Direktur Reserse Kriminal Khusus (Dirreskrimsus) Polda Riau, Kombes Ade Kuncoro mengatakan, seluruh penanganan perkara tersebar di berbagai wilayah hukum kepolisian di Provinsi Riau.
"Polda Riau terus melakukan penegakan hukum terhadap tindak pidana karhutla. Ada 37 perkara selama tahun 2026 dengan menetapkan 40 tersangka, luasan total lahan yang terbakar mencapai 904 hektar," ujar Ade Kuncoro, Jumat (28/8/2026).
Dari data yang dihimpun, Polres Pelalawan dan Polres Bengkalis menjadi wilayah dengan jumlah tersangka terbanyak, masing-masing delapan orang.
Sementara itu, penanganan kasus lainnya tersebar di sejumlah daerah, yakni Polresta Pekanbaru dengan dua tersangka, Polres Dumai satu tersangka dan Polres Inhil satu tersangka.
Kemudian, Polres Rohil tiga tersangka, Polres Siak satu tersangka, Polres Inhu tiga tersangka, Polres Kepulauan Meranti satu tersangka, serta Polres Kampar tiga tersangka.
Di tingkat Polda Riau, Ditreskrimsus juga menangani perkara kebakaran lahan di area konsesi PT TKWL yang menjerat dua orang tersangka.
Meski puluhan tersangka telah diproses hukum, penyidikan kasus karhutla masih terus berlangsung.
Dalam perkembangan terbaru, penyidik kembali menetapkan tiga tersangka, yakni SA di Kabupaten Rohil, MR di Kabupaten Kampar terkait kebakaran lahan di Desa Rimbo Panjang, serta EPT di Kabupaten Pelalawan.

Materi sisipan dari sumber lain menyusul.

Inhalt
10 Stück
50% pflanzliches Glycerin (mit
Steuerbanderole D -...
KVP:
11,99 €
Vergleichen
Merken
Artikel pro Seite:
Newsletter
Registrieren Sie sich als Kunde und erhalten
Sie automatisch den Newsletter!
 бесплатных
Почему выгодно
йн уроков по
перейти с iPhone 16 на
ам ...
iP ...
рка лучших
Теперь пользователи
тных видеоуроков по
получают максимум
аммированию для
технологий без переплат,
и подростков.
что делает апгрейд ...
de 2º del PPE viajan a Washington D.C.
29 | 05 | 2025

Hasil penyelidikan menunjukkan terdapat dua pola yang menjadi penyebab kebakaran lahan.
Sebagian pelaku diduga sengaja membakar lahan untuk membuka area perkebunan sawit maupun tanaman hortikultura.
Sementara itu, kasus lainnya dipicu aktivitas pembakaran sampah yang kemudian tidak terkendali hingga api merambat ke lahan di sekitarnya.

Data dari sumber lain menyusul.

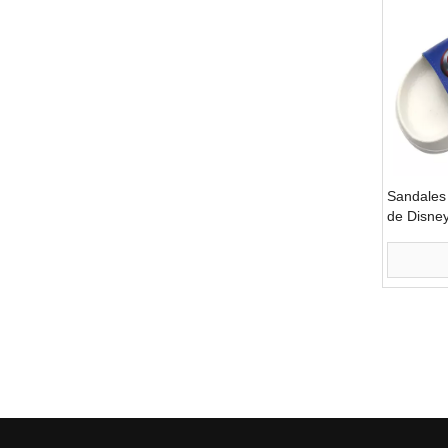
Sandales 
de Disney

"Modusnya menunjukkan unsur kesengajaan, membuka lahan dengan cara membakar untuk usaha perkebunan sawit dan tanaman hortikultura lainnya," kata Ade.
Polda Riau menegaskan penegakan hukum menjadi salah satu langkah strategis untuk menekan angka kebakaran hutan dan lahan yang setiap tahun berpotensi menimbulkan kabut asap serta kerusakan lingkungan.
Ade memastikan setiap penetapan tersangka dilakukan melalui proses penyelidikan yang didukung alat bukti yang memadai.
"Polda Riau menegaskan bahwa penegakan hukum ini bagian penting dari upaya pencegahan karhutla. Setiap laporan akan kami tangani didasarkan fakta, alat buktinya," tandasnya.